Com os votos favoráveis às denúncias, o PCB deixou de ser considerado um partido legalmente, e, com a Lei nº 211, de 7 de janeiro de 1948 - que extinguia o mandato dos parlamentares eleitos por partidos que tiveram o registro cassado - Prestes e os 14 deputados federais comunistas perderam seus postos. 

Entre os parlamentares cassados havia nomes como o do escritor Jorge Amado e líderes políticos como Carlos Marighela, Maurício Grabóis e João Amazonas.

Os outros deputados cassados foram: Francisco Gomes, Agostinho Dias de Oliveira, Alcêdo de Moraes Coutinho, Gregório Lourenço Bezerra, Abílio Fernandes, Claudino José da Silva, Henrique Cordeiro Oest, Gervásio Gomes de Azevedo, José Maria Crispim e Oswaldo Pacheco da Silva.

Para Anita, restituições simbólicas não corrigem erro
Antes mesmo de o Senado restituir simbolicamente o mandato de Prestes, a Câmara já havia anulado a extinção do mandato dos deputados comunistas, no dia 20 de março deste ano. 

Em 18 de abril, em ato semelhante, a Câmara de Vereadores de São Paulo também reconheceu o mandato de membros eleitos para o legislativo municipal que foram alvo da mesma resolução que cassou Prestes e os deputados comunistas. 

A medida reconheceu o mandato, entre outros, de Elisa Kauffman Abramovich, tida como a primeira mulher eleita para o legislativo paulistano. 

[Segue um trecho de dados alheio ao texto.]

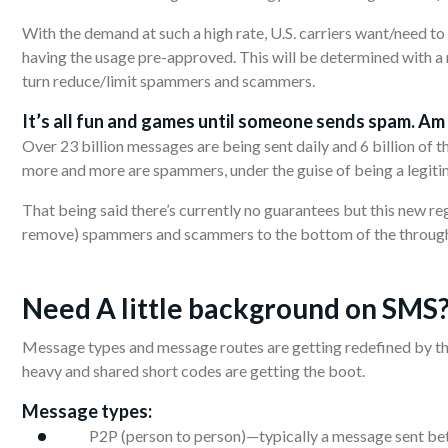
With the demand at such a high rate, U.S. carriers want/need to
having the usage pre-approved. This will be determined with a r
turn reduce/limit spammers and scammers.
It’s
all
fun and games until someone sends spam. Am I
Over 23 billion messages are being sent daily and 6 billion of t
more and more are spammers, under the guise of being a legiti
That being said there’s currently no guarantees but this new re
remove) spammers and scammers to the bottom of the throughpu
Need A little
background
on SMS
Message types and message routes are getting redefined by the
heavy and shared short codes are getting the boot.
Message types:
P2P (person to person)—typically a message sent b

Além dela, também tiveram seus mandatos reconhecidos simbolicamente os vereadores comunistas Mário de Souza Sanches, Orlando Luís Pioto, Adroaldo Barbosa Lima, Antonio Donoso Vidal, Armando Pastrelli, Calil Chade, Itubirdes Bolivar de Almeida Serra, Benedicto Jofre de Oliveira, Benone Simões, Raimundo Diamantino de Souza, Meir Bernaim, Mauro Gattai, Luiz João e Carlos Niebel.

Para Anita, porém, os atos simbólicos não servem como uma correção do passado. “Não corrige nenhum erro. É tarde demais. Não é hora de se fazer isso”, afirmou.